Lied for alto or mezzo-soprano and orchestra by Max Reger

"An die Hoffnung" (To Hope), Op. 124, is a Lied for alto or mezzo-soprano and orchestra by Max Reger, setting a poem by Friedrich Hölderlin. He composed it in Meiningen in 1912 and dedicated it to Anna Erler-Schnaudt, the singer of the first performance. It was published by Edition Peters the same year.

== History ==
Reger composed the orchestral song in Meiningen in 1912. He had an affinity to the alto voice, collaborating with the singer Anna Erler-Schnaudt whom he met probably in 1906. Reger dedicated the work to her, and she was the soloist in the first performance in Eisenach on 12 October 1912. The composer conducted the Meininger Hofkapelle. The song was published by Edition Peters the same year, the vocal score in September, the parts in November.

Reger requested the singer to perform in his memorial service in case of his death. She remained dedicated to him after his death, giving the autograph of the piano version of "An die Hoffnung" and several other memorabilia to the Max-Reger-Institute.

== Text and music ==
The poem was published in two versions, the first titled "Bitte" (Request), the second "An die Hoffnung". Reger combined the text of the first, making minor changes to the wording, with the title of the second.

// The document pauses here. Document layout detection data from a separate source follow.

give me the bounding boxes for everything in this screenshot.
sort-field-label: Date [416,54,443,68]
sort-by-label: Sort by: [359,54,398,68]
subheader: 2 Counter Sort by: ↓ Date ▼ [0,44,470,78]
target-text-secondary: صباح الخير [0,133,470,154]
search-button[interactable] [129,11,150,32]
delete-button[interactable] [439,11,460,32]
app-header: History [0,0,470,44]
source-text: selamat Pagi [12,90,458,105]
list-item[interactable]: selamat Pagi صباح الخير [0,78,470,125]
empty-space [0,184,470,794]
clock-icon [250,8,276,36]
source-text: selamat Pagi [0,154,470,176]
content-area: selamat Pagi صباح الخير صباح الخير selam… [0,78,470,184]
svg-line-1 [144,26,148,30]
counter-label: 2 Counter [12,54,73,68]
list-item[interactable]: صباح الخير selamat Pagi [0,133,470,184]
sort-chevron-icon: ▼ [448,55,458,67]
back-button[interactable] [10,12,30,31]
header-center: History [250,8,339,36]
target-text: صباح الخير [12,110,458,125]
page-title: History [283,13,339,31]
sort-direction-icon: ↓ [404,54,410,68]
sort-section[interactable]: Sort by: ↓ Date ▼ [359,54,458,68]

Reger scored work for a low female voice (alto or mezzo-soprano), and an orchestra of two flutes, two oboes, two clarinets, two bassoons, four horns, two trumpets, three timpani and strings. The music is influenced by Wagner's Tristan und Isolde. Reger made a piano version.

== Recordings ==
Carl Schuricht conducted in 1955 the first recording, with Christa Ludwig and the NDR Symphony Orchestra, complementing Bruckner's Symphonies No. 7 and 8. Hermann Scherchen recorded it along with other works by Reger in 1960 with the Nordwestdeutsche Philharmonie and Margarethe Bence as the soloist. Leon Botstein conducted in 2001 a recording with Catherine Wyn-Rogers and the London Philharmonic Orchestra, complementing Reger works such as Vier Tondichtungen nach A. Böcklin.